■ Happy,happy,to you
 
 
 
 
 祐巳がその変化に気付いたのは、つい最近のことだ。
 
「ねえ、由乃さん」
 
 放課後の、教室で。
 祐巳がいつもと変わらないトーンで親友に呼びかけると、由乃さんはゆっくりと振り返った。
 
「どうしたの、祐巳さん」
「うん。一緒に薔薇の館に――」
「あ、ごめん。今日は用事あるから。それに今日は会議は中止になったって言ってたわよ?」
 
 それじゃね、なんて言って、由乃さんはスタスタと歩いて行ってしまう。
 その背中を追うようにして廊下に出ると、向かって右側から歩いてきた志摩子さんと出くわした。
 
「あ、志摩子さん。今日の会議はなくなったって本当?」
「ええ、本当よ。……それがどうかして?」
「そっか……。ううん、確認したかっただけ」
「そう。それじゃ私は用事があるから、失礼するわ」
 
 志摩子さんはそう告げると、やはり早足でスタスタと去って行く。ふわふわの巻き毛が廊下の角に消えるのを、何だか寂しい気持ちで見送る。
 
(何なんだろう……?)
 
 最近、二人ともよそよそしいのだ。話しかけてもさっさと話を切り上げてしまうし、あんまり話しかけてくれない。路傍の石、とまではいかないけど、祐巳なんかどうでもいいって感じ。

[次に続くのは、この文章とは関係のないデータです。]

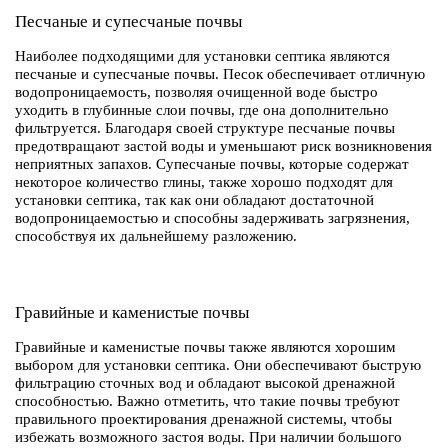
Песчаные и супесчаные почвы
Наиболее подходящими для установки септика являются
песчаные и супесчаные почвы. Песок обеспечивает отличную
водопроницаемость, позволяя очищенной воде быстро
уходить в глубинные слои почвы, где она дополнительно
фильтруется. Благодаря своей структуре песчаные почвы
предотвращают застой воды и уменьшают риск возникновения
неприятных запахов. Супесчаные почвы, которые содержат
некоторое количество глины, также хорошо подходят для
установки септика, так как они обладают достаточной
водопроницаемостью и способны задерживать загрязнения,
способствуя их дальнейшему разложению.
Гравийные и каменистые почвы
Гравийные и каменистые почвы также являются хорошим
выбором для установки септика. Они обеспечивают быструю
фильтрацию сточных вод и обладают высокой дренажной
способностью. Важно отметить, что такие почвы требуют
правильного проектирования дренажной системы, чтобы
избежать возможного застоя воды. При наличии большого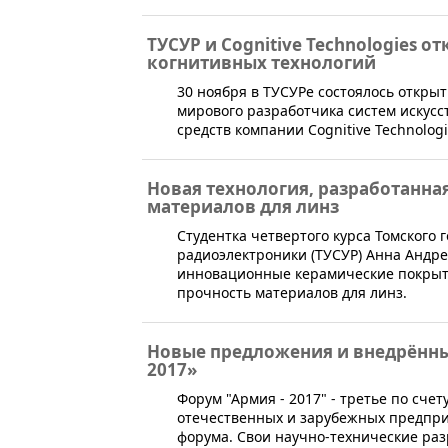
ТУСУР и Cognitive Technologies 
когнитивных технологий
​30 ноября в ТУСУРе состоялось откр
мирового разработчика систем искусс
средств компании Cognitive Technologi
Новая технология, разработанная
материалов для линз
​Студентка четвертого курса Томского
радиоэлектроники (ТУСУР) Анна Андре
инновационные керамические покрыти
прочность материалов для линз.
Новые предложения и внедрённы
2017»
​Форум "Армия - 2017" - третье по сч
отечественных и зарубежных предпри
форума. Свои научно-технические раз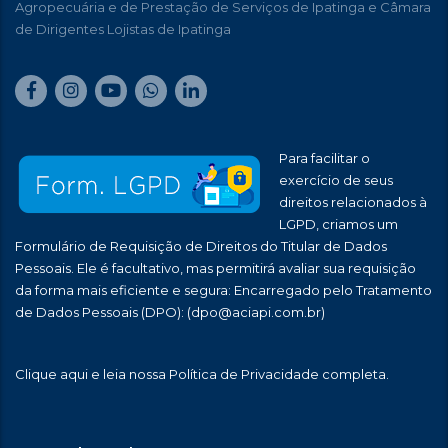
Agropecuária e de Prestação de Serviços de Ipatinga e Câmara
de Dirigentes Lojistas de Ipatinga
Para facilitar o
exercício de seus
direitos relacionados à
LGPD, criamos um
Formulário de Requisição de Direitos do Titular de Dados
Pessoais. Ele é facultativo, mas permitirá avaliar sua requisição
da forma mais eficiente e segura: Encarregado pelo Tratamento
de Dados Pessoais (DPO):
(dpo@aciapi.com.br)
Clique aqui
e leia nossa Política de Privacidade completa.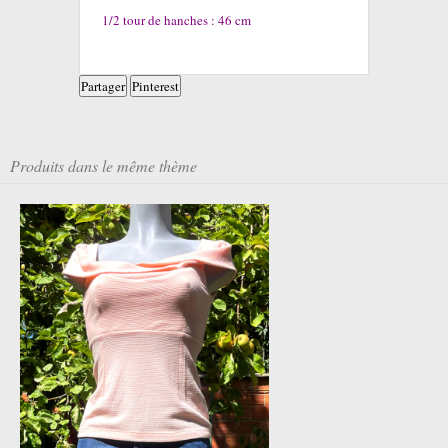
1/2 tour de hanches : 46 cm
Partager
Pinterest
Produits dans le même thème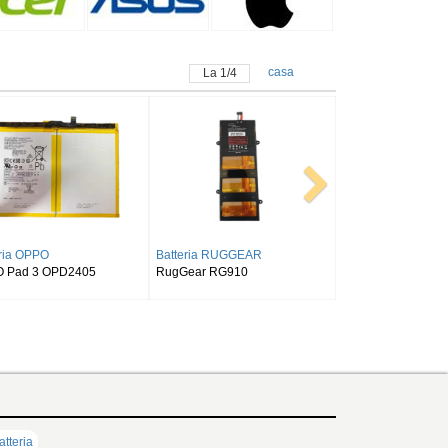
casa
La
1
/
4
Batteria SAMSUNG
Batteria ALLDOCUBE
S9FE
SAMSUNG Tab Active Pro SM-
Alldocube T50
T540/T545/T547
atteria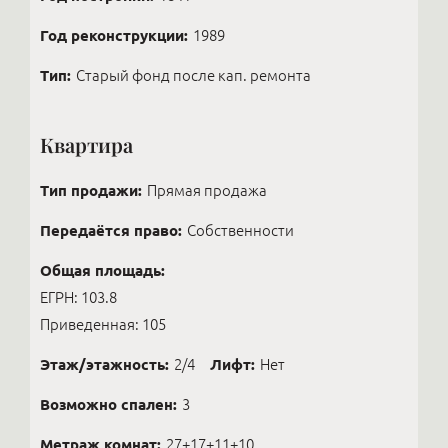
Год реконструкции:
1989
Тип:
Старый фонд после кап. ремонта
Квартира
Тип продажи:
Прямая продажа
Передаётся право:
Собственности
Общая площадь:
ЕГРН: 103.8
Приведенная: 105
Этаж/этажность:
2/4
Лифт:
Нет
Возможно спален:
3
Метраж комнат:
27+17+11+10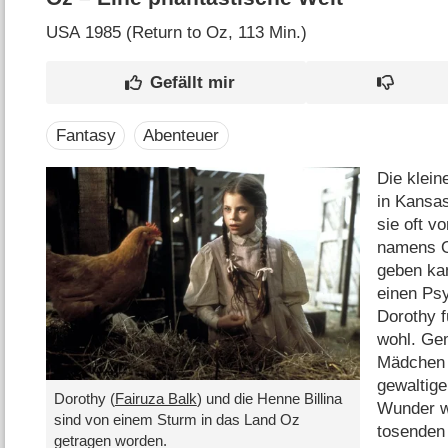
USA
1985 (Return to Oz‎, 113 Min.)
Fantasy
Abenteuer
Die klein
in Kansas
sie oft 
namens Oz
geben kan
einen Psy
Dorothy fü
wohl. Ge
Mädchen f
gewaltige
Dorothy (
Fairuza Balk
) und die Henne Billina
Wunder w
sind von einem Sturm in das Land Oz
tosenden
getragen worden.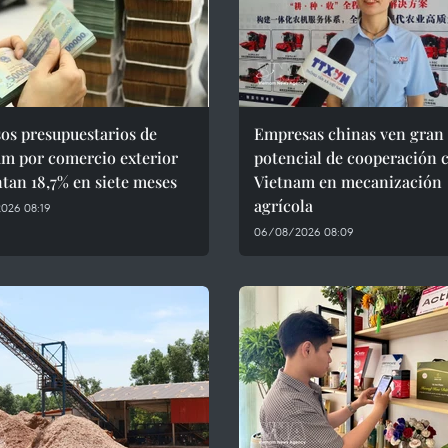
os presupuestarios de
Empresas chinas ven gran
am por comercio exterior
potencial de cooperación 
tan 18,7% en siete meses
Vietnam en mecanización
agrícola
026 08:19
06/08/2026 08:09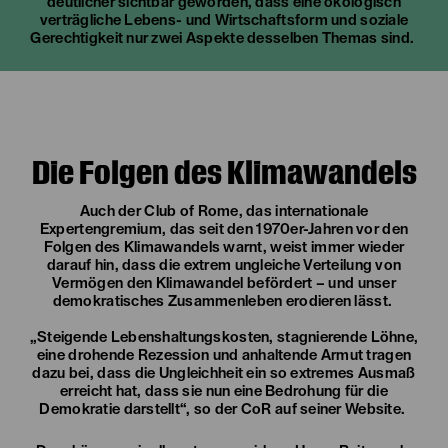
deutlicher sichtbar geworden, dass eine ökologisch
verträgliche Lebens- und Wirtschaftsform und soziale
Gerechtigkeit nur zwei Aspekte desselben Themas sind.
Die Folgen des Klimawandels
Auch der Club of Rome, das internationale
Expertengremium, das seit den 1970er-Jahren vor den
Folgen des Klimawandels warnt, weist immer wieder
darauf hin, dass die extrem ungleiche Verteilung von
Vermögen den Klimawandel befördert – und unser
demokratisches Zusammenleben erodieren lässt.
„Steigende Lebenshaltungskosten, stagnierende Löhne,
eine drohende Rezession und anhaltende Armut tragen
dazu bei, dass die Ungleichheit ein so extremes Ausmaß
erreicht hat, dass sie nun eine Bedrohung für die
Demokratie darstellt“, so der CoR auf seiner Website.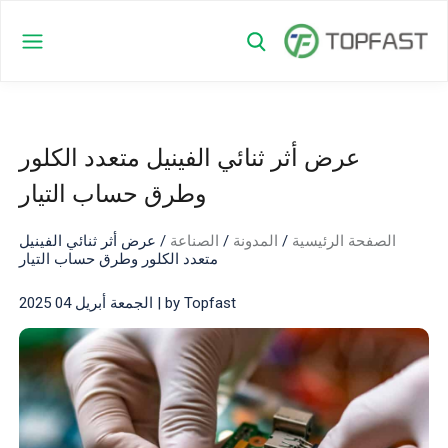
عرض أثر ثنائي الفينيل متعدد الكلور
وطرق حساب التيار
الصفحة الرئيسية
/
المدونة
/
الصناعة
/
عرض أثر ثنائي الفينيل
متعدد الكلور وطرق حساب التيار
by Topfast | الجمعة أبريل 04 2025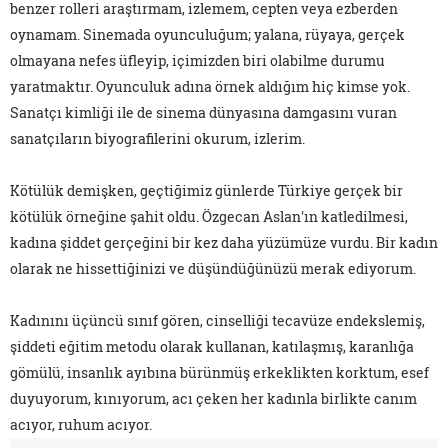
benzer rolleri araştırmam, izlemem, cepten veya ezberden
oynamam. Sinemada oyunculuğum; yalana, rüyaya, gerçek
olmayana nefes üfleyip, içimizden biri olabilme durumu
yaratmaktır. Oyunculuk adına örnek aldığım hiç kimse yok.
Sanatçı kimliği ile de sinema dünyasına damgasını vuran
sanatçıların biyografilerini okurum, izlerim.
Kötülük demişken, geçtiğimiz günlerde Türkiye gerçek bir
kötülük örneğine şahit oldu. Özgecan Aslan'ın katledilmesi,
kadına şiddet gerçeğini bir kez daha yüzümüze vurdu. Bir kadın
olarak ne hissettiğinizi ve düşündüğünüzü merak ediyorum.
Kadınını üçüncü sınıf gören, cinselliği tecavüze endekslemiş,
şiddeti eğitim metodu olarak kullanan, katılaşmış, karanlığa
gömülü, insanlık ayıbına bürünmüş erkeklikten korktum, esef
duyuyorum, kınıyorum, acı çeken her kadınla birlikte canım
acıyor, ruhum acıyor.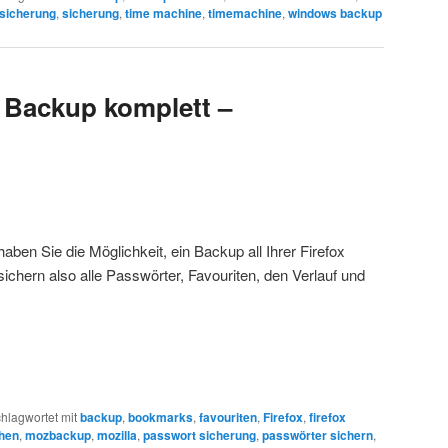
sicherung
,
sicherung
,
time machine
,
timemachine
,
windows backup
/ Backup komplett –
en Sie die Möglichkeit, ein Backup all Ihrer Firefox
ichern also alle Passwörter, Favouriten, den Verlauf und
hlagwortet mit
backup
,
bookmarks
,
favouriten
,
Firefox
,
firefox
chen
,
mozbackup
,
mozilla
,
passwort sicherung
,
passwörter sichern
,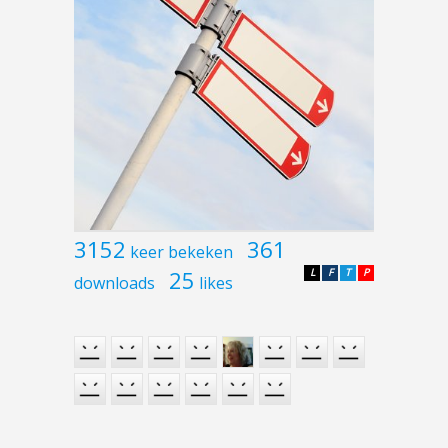
3152
361
keer bekeken
25
L
F
T
P
downloads
likes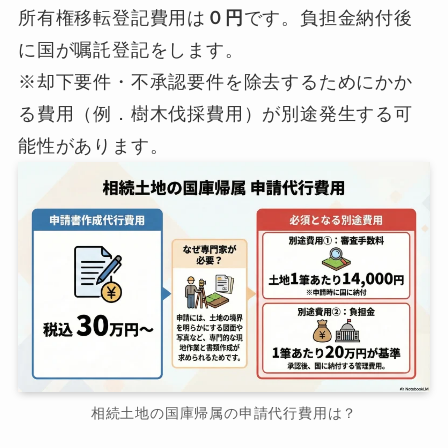
所有権移転登記費用は
０円
です。負担金納付後
に国が嘱託登記をします。
※却下要件・不承認要件を除去するためにかか
る費用（例．樹木伐採費用）が別途発生する可
能性があります。
相続土地の国庫帰属の申請代行費用は？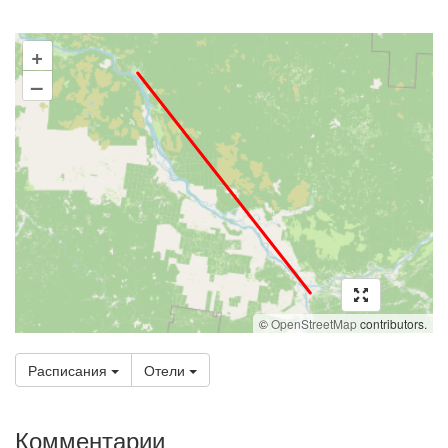
+
–
©
OpenStreetMap
contributors.
Расписания
Отели
Комментарии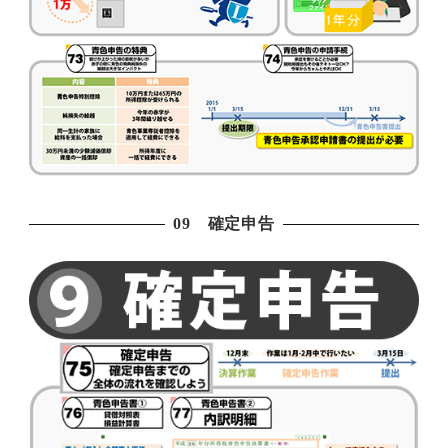
09 確定申告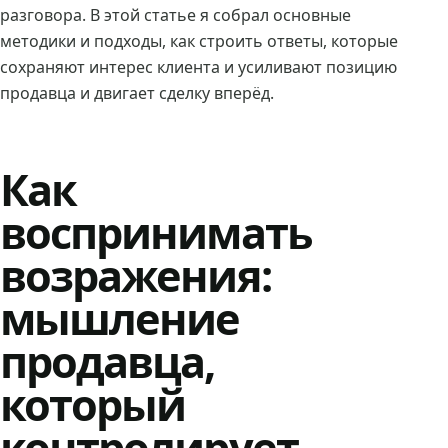
разговора. В этой статье я собрал основные
методики и подходы, как строить ответы, которые
сохраняют интерес клиента и усиливают позицию
продавца и двигает сделку вперёд.
Как
воспринимать
возражения:
мышление
продавца,
который
контролирует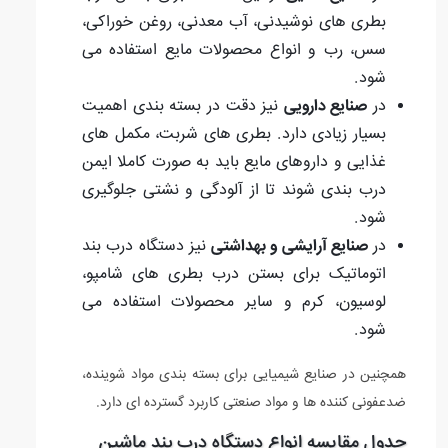
بطری های نوشیدنی، آب معدنی، روغن خوراکی،
سس، رب و انواع محصولات مایع استفاده می
شود.
در
صنایع دارویی
نیز دقت در بسته بندی اهمیت
بسیار زیادی دارد. بطری های شربت، مکمل های
غذایی و داروهای مایع باید به صورت کاملا ایمن
درب بندی شوند تا از آلودگی و نشتی جلوگیری
شود.
در
صنایع آرایشی و بهداشتی
نیز دستگاه درب بند
اتوماتیک برای بستن درب بطری های شامپو،
لوسیون، کرم و سایر محصولات استفاده می
شود.
همچنین در صنایع شیمیایی برای بسته بندی مواد شوینده،
ضدعفونی کننده ها و مواد صنعتی کاربرد گسترده ای دارد.
جدول مقایسه انواع دستگاه درب بند ماشین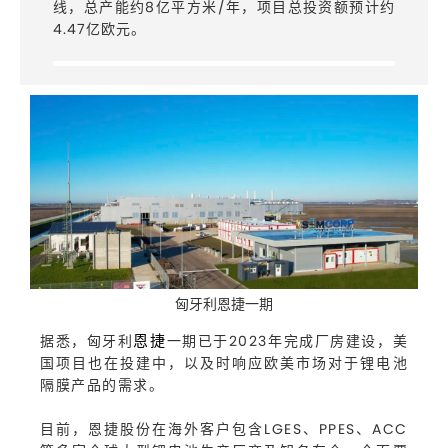
线，总产能约8亿平方米/年，项目总投资额预计约
4.47亿欧元。
匈牙利恩捷一期
恩捷
据悉，匈牙利
一期已于2023年完成厂房建设，美
国项目也在投建中，以及时响应欧美市场对于锂电池
隔膜产品的需求。
目前，恩捷股份在海外客户包含LGES、PPES、ACC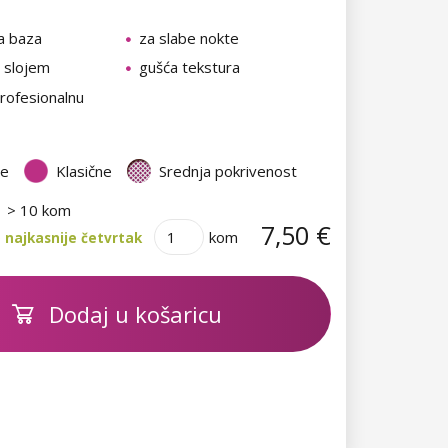
a baza
za slabe nokte
m slojem
gušća tekstura
rofesionalnu
te
Klasične
Srednja pokrivenost
> 10 kom
7,50 €
kom
 najkasnije četvrtak
Dodaj u košaricu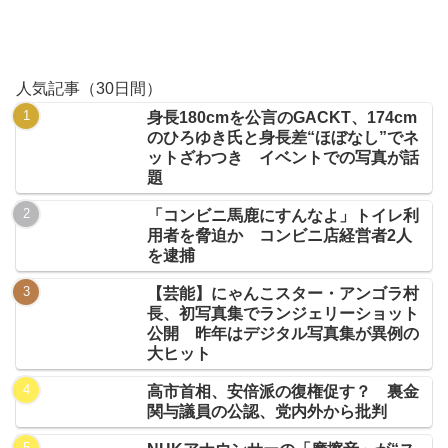
人気記事（30日間）
身長180cmを公言のGACKT、174cm
のひろゆき氏と身長差“ほぼなし”でネ
ットざわつき イベントでの写真が話
題
「コンビニ馬鹿にすんなよ」トイレ利
用者を脅迫か コンビニ店経営者2人
を逮捕
【芸能】にゃんこスター・アンゴラ村
長、初写真集でランジェリーショット
公開 昨年はデジタル写真集が異例の
大ヒット
高市首相、安倍派の復権促す？ 裏金
関与議員の公認、党内外から批判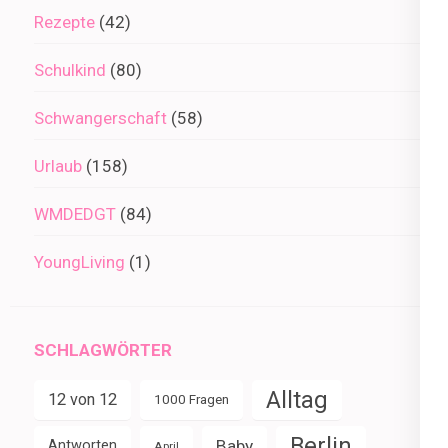
Rezepte
(42)
Schulkind
(80)
Schwangerschaft
(58)
Urlaub
(158)
WMDEDGT
(84)
YoungLiving
(1)
SCHLAGWÖRTER
Alltag
12 von 12
1000 Fragen
Berlin
Baby
Antworten
April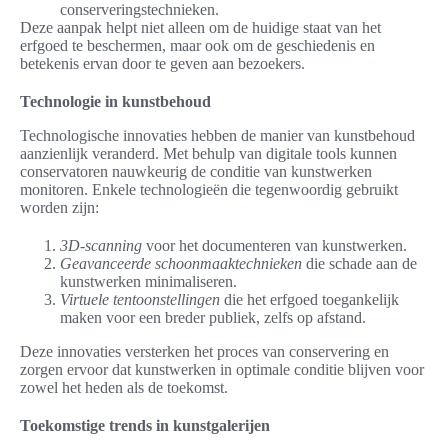
conserveringstechnieken.
Deze aanpak helpt niet alleen om de huidige staat van het
erfgoed te beschermen, maar ook om de geschiedenis en
betekenis ervan door te geven aan bezoekers.
Technologie in kunstbehoud
Technologische innovaties hebben de manier van kunstbehoud
aanzienlijk veranderd. Met behulp van digitale tools kunnen
conservatoren nauwkeurig de conditie van kunstwerken
monitoren. Enkele technologieën die tegenwoordig gebruikt
worden zijn:
3D-scanning
voor het documenteren van kunstwerken.
Geavanceerde schoonmaaktechnieken
die schade aan de
kunstwerken minimaliseren.
Virtuele tentoonstellingen
die het erfgoed toegankelijk
maken voor een breder publiek, zelfs op afstand.
Deze innovaties versterken het proces van conservering en
zorgen ervoor dat kunstwerken in optimale conditie blijven voor
zowel het heden als de toekomst.
Toekomstige trends in kunstgalerijen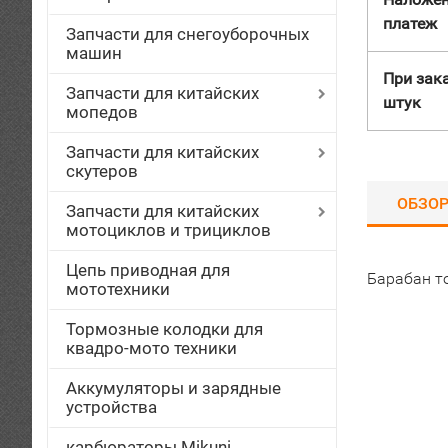
платеж
Запчасти для снегоуборочных
машин
При зака
Запчасти для китайских
штук
мопедов
Запчасти для китайских
скутеров
ОБЗО
Запчасти для китайских
мотоциклов и трициклов
Цепь приводная для
Барабан то
мототехники
Тормозные колодки для
квадро-мото техники
Аккумуляторы и зарядные
устройства
карбюраторы Mikuni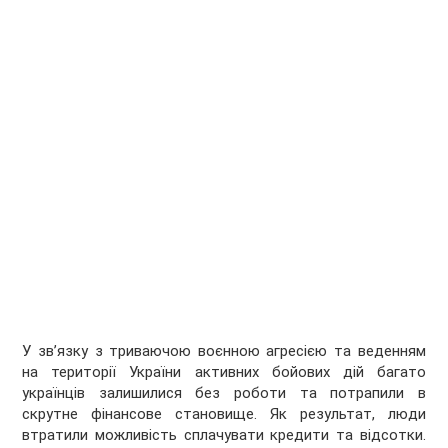
У зв’язку з триваючою воєнною агресією та веденням
на території України активних бойових дій багато
українців залишилися без роботи та потрапили в
скрутне фінансове становище. Як результат, люди
втратили можливість сплачувати кредити та відсотки.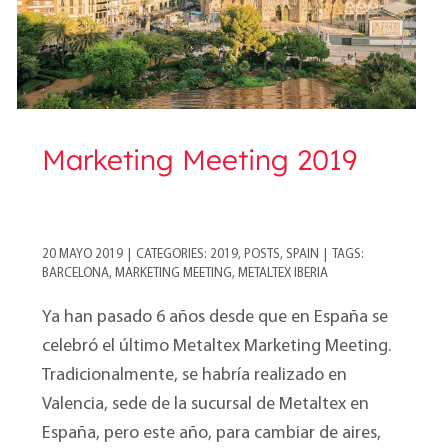
Marketing Meeting 2019
20 MAYO 2019
|
CATEGORIES:
2019
,
POSTS
,
SPAIN
|
TAGS:
BARCELONA
,
MARKETING MEETING
,
METALTEX IBERIA
Ya han pasado 6 años desde que en España se
celebró el último Metaltex Marketing Meeting.
Tradicionalmente, se habría realizado en
Valencia, sede de la sucursal de Metaltex en
España, pero este año, para cambiar de aires,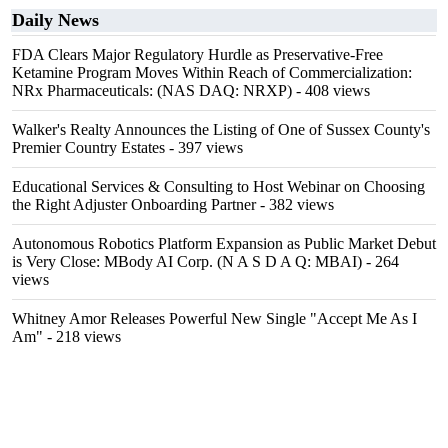
Daily News
FDA Clears Major Regulatory Hurdle as Preservative-Free
Ketamine Program Moves Within Reach of Commercialization:
NRx Pharmaceuticals: (NAS DAQ: NRXP)
- 408 views
Walker's Realty Announces the Listing of One of Sussex County's
Premier Country Estates
- 397 views
Educational Services & Consulting to Host Webinar on Choosing
the Right Adjuster Onboarding Partner
- 382 views
Autonomous Robotics Platform Expansion as Public Market Debut
is Very Close: MBody AI Corp. (N A S D A Q: MBAI)
- 264
views
Whitney Amor Releases Powerful New Single "Accept Me As I
Am"
- 218 views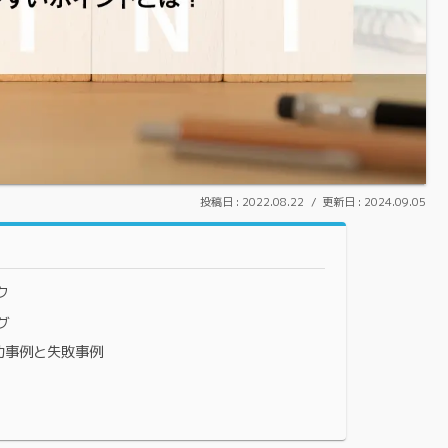
2022.08.22
2024.09.05
ク
グ
功事例と失敗事例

 うーん、と考え込んでいても、答えなんて出てこない。はぁ、と肩を落として、一人歩きだす。そして階段を下りようとした直前に、祐巳は見たのだ。
 
「あっ」
 
 ふと窓から見えた、中庭の風景。薔薇の館の中へと吸い込まれていく、二つの陰。
 ――由乃さんと、志摩子さん。
 
(……何で?)
 
 由乃さんは、会議はなくなったって言っていたのに。志摩子さんだって、そう言っていたのに。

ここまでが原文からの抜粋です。